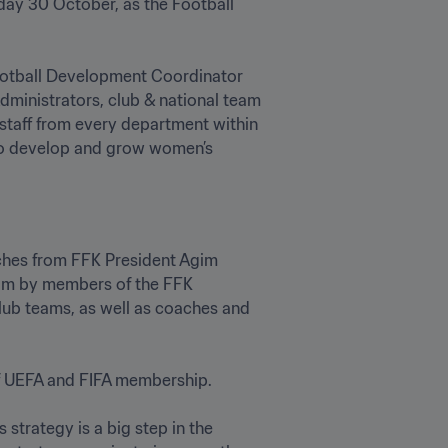
day 30 October, as the Football 
ootball Development Coordinator 
ministrators, club & national team 
taff from every department within 
to develop and grow women’s 
ches from FFK President Agim 
om by members of the FFK 
ub teams, as well as coaches and 
f UEFA and FIFA membership.

strategy is a big step in the 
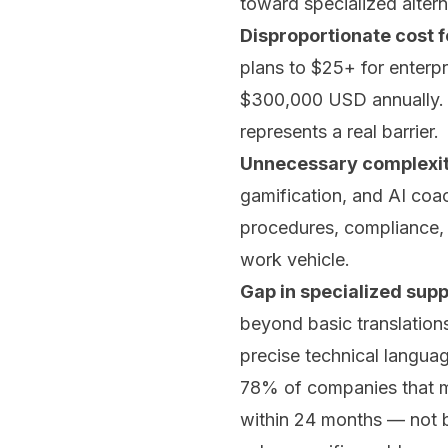
toward specialized altern
Disproportionate cost f
plans to $25+ for enterp
$300,000 USD annually. F
represents a real barrier.
Unnecessary complexity
gamification, and AI coac
procedures, compliance, 
work vehicle.
Gap in specialized supp
beyond basic translations
precise technical languag
78% of companies that mi
within 24 months — not b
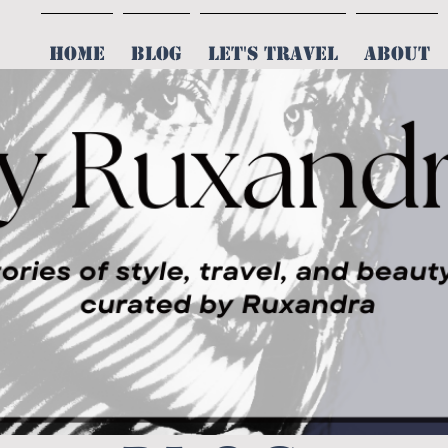
HOME
BLOG
LET'S TRAVEL
ABOUT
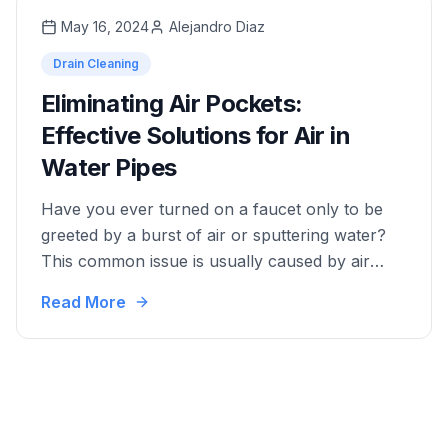
will provide you with …
May 16, 2024
Alejandro Diaz
Drain Cleaning
Eliminating Air Pockets:
Effective Solutions for Air in
Water Pipes
Have you ever turned on a faucet only to be
greeted by a burst of air or sputtering water?
This common issue is usually caused by air
trapped in your water pipes. Not only can it be
Read More
annoying, but it can also potentially lead to
more serious plumbing problems. In this
detailed guide, we'll …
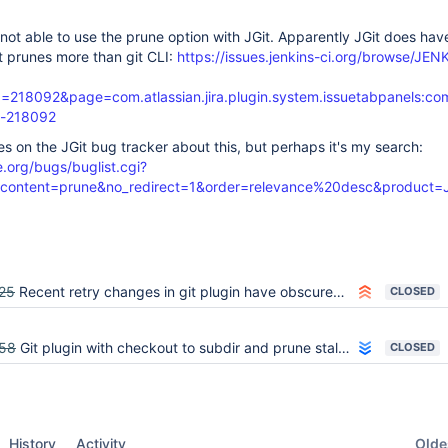
 not able to use the prune option with JGit. Apparently JGit does hav
it prunes more than git CLI:
https://issues.jenkins-ci.org/browse/JEN
218092&page=com.atlassian.jira.plugin.system.issuetabpanels:c
-218092
ues on the JGit bug tracker about this, but perhaps it's my search:
e.org/bugs/buglist.cgi?
_&content=prune&no_redirect=1&order=relevance%20desc&product=J
25
Recent retry changes in git plugin have obscured previously clear error cases
CLOSED
58
Git plugin with checkout to subdir and prune stale branches fails all builds
CLOSED
Oldes
History
Activity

================

(Your goal): Word for word, give the data above again, without any images.

(Your solution):
day 30 October, as the Football 
ootball Development Coordinator 
ministrators, club & national team 
taff from every department within 
to develop and grow women’s 
ches from FFK President Agim 
om by members of the FFK 
ub teams, as well as coaches and 
f UEFA and FIFA membership.

strategy is a big step in the 
toward specialized altern
Disproportionate cost f
plans to $25+ for enterp
$300,000 USD annually. F
represents a real barrier.
Unnecessary complexity
gamification, and AI coac
procedures, compliance, 
work vehicle.
Gap in specialized supp
beyond basic translations
precise technical languag
78% of companies that mi
within 24 months — not b
HOME
BLOG
LET'S TRAVEL
ABOUT
will provide you with …
May 16, 2024
Alejandro Diaz
Drain Cleaning
Eliminating Air Pockets:
Effective Solutions for Air in
Water Pipes
Have you ever turned on a faucet only to be
greeted by a burst of air or sputtering water?
This common issue is usually caused by air
trapped in your water pipes. Not only can it be
Read More
annoying, but it can also potentially lead to
more serious plumbing problems. In this
detailed guide, we'll …
 not able to use the prune option with JGit. Apparently JGit does hav
it prunes more than git CLI:
https://issues.jenkins-ci.org/browse/JEN
218092&page=com.atlassian.jira.plugin.system.issuetabpanels:c
-218092
ues on the JGit bug tracker about this, but perhaps it's my search:
e.org/bugs/buglist.cgi?
_&content=prune&no_redirect=1&order=relevance%20desc&product=J
25
Recent retry changes in git plugin have obscured previously clear error cases
CLOSED
58
Git plugin with checkout to subdir and prune stale branches fails all builds
CLOSED
Oldes
History
Activity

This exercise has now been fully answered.